Sea Scouting traces its beginning to England and Sir Robert Baden-Powell, a British Army Officer and Boy Scout Founder. At a campfire in England, Baden-Powell discussed the possibilities of teaching boat handling and seamanship to older Scouts. With the assistance of his brother, Warington Baden-Powell, K.C., Admiralty Lawyer, accomplished sailor and canoe sailing inventor, Sea Scouting was born in August of 1909.

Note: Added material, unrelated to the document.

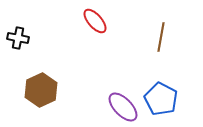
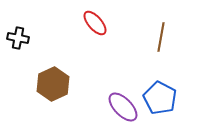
red ellipse: moved 2 px down
brown hexagon: moved 12 px right, 6 px up
blue pentagon: moved 1 px left, 1 px up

Sea Scouting & Seamanship for Boys
Warington Baden-Powell wrote a book called 'Sea Scouting and Seamanship for Boys'. Sea Scouting evolved over the next few years and in 1911, B-P wrote, "Sea Scouting is not necessarily a scheme for turning out a boy as a ready-made sailor with a view to his going to sea. But rather to teach him, by means which attract him, to be handy, quick and disciplined man, able to look after himself and to help others in danger." During World War I (and also in World War II) English Sea Scouts were attached to Coast Guard Stations around the English coast, where they performed coast-watching duties.
Sea Scouting in America
Warington Baden-Powell's book soon found its way to America. In 1912, Sea Scouting in America was founded. During World War II, thousands of former and active Sea Scouts joined the Navy. In 1959, the BSA formed the Exploring Division for older youth and in 1966 the Sea Exploring program went into effect. The Exploring program went coed in 1971.
Sea Scouting Today
In 1988, the BSA reorganized the Exploring program. Sea Exploring was placed in the new Venturing Division and renamed Sea Scouts.